▸ **Work request**
When you find the word "Centro" in a line of the entries, please copy the whole line.

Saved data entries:
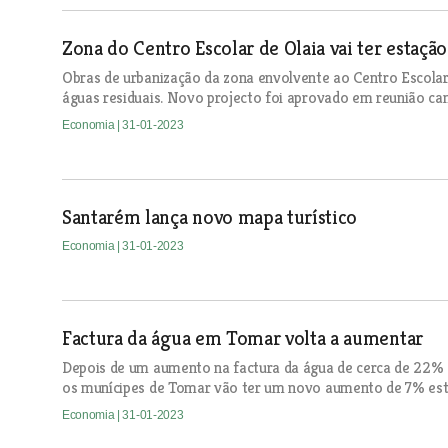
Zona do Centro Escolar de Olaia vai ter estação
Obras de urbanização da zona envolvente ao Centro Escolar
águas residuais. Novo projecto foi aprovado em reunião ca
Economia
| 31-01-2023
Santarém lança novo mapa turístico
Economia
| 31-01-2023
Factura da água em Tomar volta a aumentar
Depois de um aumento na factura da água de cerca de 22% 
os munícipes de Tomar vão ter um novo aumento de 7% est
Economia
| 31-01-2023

---

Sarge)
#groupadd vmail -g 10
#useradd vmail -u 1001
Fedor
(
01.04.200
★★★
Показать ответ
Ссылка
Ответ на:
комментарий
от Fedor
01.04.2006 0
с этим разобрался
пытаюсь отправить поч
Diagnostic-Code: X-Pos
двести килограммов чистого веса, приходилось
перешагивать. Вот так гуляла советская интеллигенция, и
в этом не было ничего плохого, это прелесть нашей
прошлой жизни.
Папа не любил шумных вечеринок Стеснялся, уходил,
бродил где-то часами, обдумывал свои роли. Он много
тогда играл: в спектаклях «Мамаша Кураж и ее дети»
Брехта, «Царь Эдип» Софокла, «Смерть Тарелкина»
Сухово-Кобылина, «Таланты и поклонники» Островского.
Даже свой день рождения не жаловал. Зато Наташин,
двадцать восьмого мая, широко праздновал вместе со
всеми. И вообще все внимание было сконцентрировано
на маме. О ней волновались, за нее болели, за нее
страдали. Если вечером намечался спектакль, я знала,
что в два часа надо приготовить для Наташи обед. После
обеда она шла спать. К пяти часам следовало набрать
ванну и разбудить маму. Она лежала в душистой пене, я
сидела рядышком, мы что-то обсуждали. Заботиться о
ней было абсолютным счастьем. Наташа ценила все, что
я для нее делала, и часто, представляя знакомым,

---

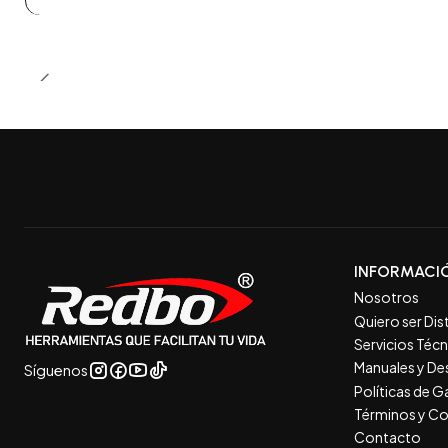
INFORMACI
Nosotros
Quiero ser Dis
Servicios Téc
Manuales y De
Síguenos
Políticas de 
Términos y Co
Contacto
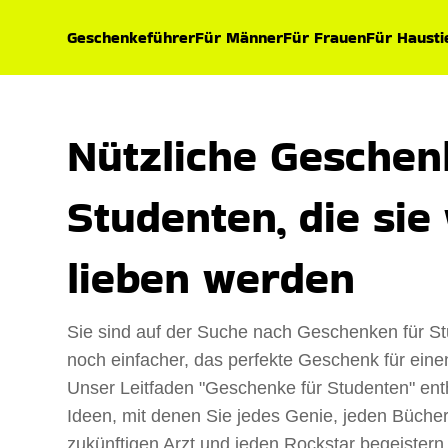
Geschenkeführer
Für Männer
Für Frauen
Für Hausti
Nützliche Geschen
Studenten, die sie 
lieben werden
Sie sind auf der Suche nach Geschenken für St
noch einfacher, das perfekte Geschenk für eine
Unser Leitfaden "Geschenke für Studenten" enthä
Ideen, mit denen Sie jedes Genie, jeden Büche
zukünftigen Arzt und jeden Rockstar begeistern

▸ **Answer area**
Zona do Centro Escolar de Olaia vai ter estação
Obras de urbanização da zona envolvente ao Centro Escolar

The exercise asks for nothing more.